For the retriever, we want to favor recall over precision: our first priority is to make sure that all of the information needed to write the answers is present in the support document. If there is unrelated information, the generation model can learn to sort it out. We measure this by computing the proportion of words in the high-scoring answers which are present in the retrieved support document. To focus on important words, we also weigh answer words by their Inverse Document Frequency.

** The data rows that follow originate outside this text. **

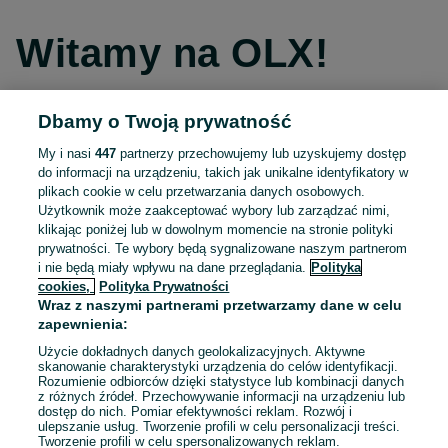
Witamy na OLX!
Dbamy o Twoją prywatność
Kontynuuj przez Facebooka
My i nasi
447
partnerzy przechowujemy lub uzyskujemy dostęp
do informacji na urządzeniu, takich jak unikalne identyfikatory w
Kontynuuj przez konto Apple
plikach cookie w celu przetwarzania danych osobowych.
Użytkownik może zaakceptować wybory lub zarządzać nimi,
klikając poniżej lub w dowolnym momencie na stronie polityki
prywatności. Te wybory będą sygnalizowane naszym partnerom
Kontynuuj przez konto Google
i nie będą miały wpływu na dane przeglądania.
Polityka
cookies,
Polityka Prywatności
Wraz z naszymi partnerami przetwarzamy dane w celu
LUB
zapewnienia:
Zaloguj się
Załóż konto
Użycie dokładnych danych geolokalizacyjnych. Aktywne
skanowanie charakterystyki urządzenia do celów identyfikacji.
Rozumienie odbiorców dzięki statystyce lub kombinacji danych
E-mail
z różnych źródeł. Przechowywanie informacji na urządzeniu lub
dostęp do nich. Pomiar efektywności reklam. Rozwój i
ulepszanie usług. Tworzenie profili w celu personalizacji treści.
Tworzenie profili w celu spersonalizowanych reklam.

This gives us the following IDF-recall scoring function:

In [12]:
# We first select high-scoring answers (answers beyond the first must have a score of at least 3)
test_qa_list = [(exple['title'],
                ' '.join([a 
                          for i, (a, sc) in enumerate(zip(exple['answers']['text'], exple['answers']['score'])) \
                          if i == 0 or sc >= 3
                for exple in eli5['test_eli5']]

# We then compute word frequencies in answer text
answer_doc_freq = {}
for q, a in test_qa_list:
    for w in a.lower().split():
        answer_doc_freq[w] = answer_doc_freq.get(w, 0) + 1

# The IDF-recall function is then:
def da_idf_recall(doc, answer):
    d_words = dict([(w, True) for w in doc.lower().split()])
    a_words = answer.lower().split()   
    recall = sum([1. / math.log(1 + answer_doc_freq.get(w, 1)) for w in a_words if w in d_words]) / \
                sum([1. / math.log(1 + answer_doc_freq.get(w, 1)) for w in a_words])
    return recall

The evaluate_retriever function in eli5_utils.py takes a retrieval and scoring function and computes both the average retrieval time and score of the document relative the the provided answer. Let's write some short-hand functions for the dense and sparse retrievers with our currently loaded indexes, and evaluate them on the ELI5 test set (be advised that evaluating the retriever on the full test set takes up to two hours):

In [14]:
def dense_ret_for_eval(question, n_ret):
    _, dense_res_list = query_qa_dense_index(
        question, qar_model, qar_tokenizer, wiki40b_snippets, wiki40b_gpu_index, n_results=n_ret, device='cuda:1'
    dense_doc = ' '.join([res['passage_text'] for res in dense_res_list])
    return dense_doc

def sparse_ret_for_eval(question, n_ret):
    _, sparse_res_list = query_es_index(
        question, es_client, index_name='wiki40b_snippets_100w', n_results=n_ret
    sparse_doc = ' '.join([res['passage_text'] for res in sparse_res_list])
    return sparse_doc

dense_score = evaluate_retriever(test_qa_list, dense_ret_for_eval, da_idf_recall)
sparse_score = evaluate_retriever(test_qa_list, sparse_ret_for_eval, da_idf_recall)

df = pd.DataFrame({
    'IDF-Recall': [sparse_score['idf_recall'], dense_score['idf_recall']],
    'Time/Query': [sparse_score['retrieval_time'], dense_score['retrieval_time']],
}, index=[ 'Sparse', 'Dense'])
df.style.format({'IDF-Recall': "{:.4f}", 'Time/Query': "{:.4f}"})
IDF-Recall Time/Query
Sparse 0.3212 0.3162
Dense 0.3247 0.0948

This metric obviously has limitations. Since it only looks at individual word matches, it is oblivious to word order or paraphrases among others. However, we can be encouraged by the fact that the dense retriever not only yields higher IDF-recall, it also takes less than a third of the time of the ElasticSearch-based system! Considering these results, we can confidently use it for the next part: training the sequence-to-sequence answer generation system.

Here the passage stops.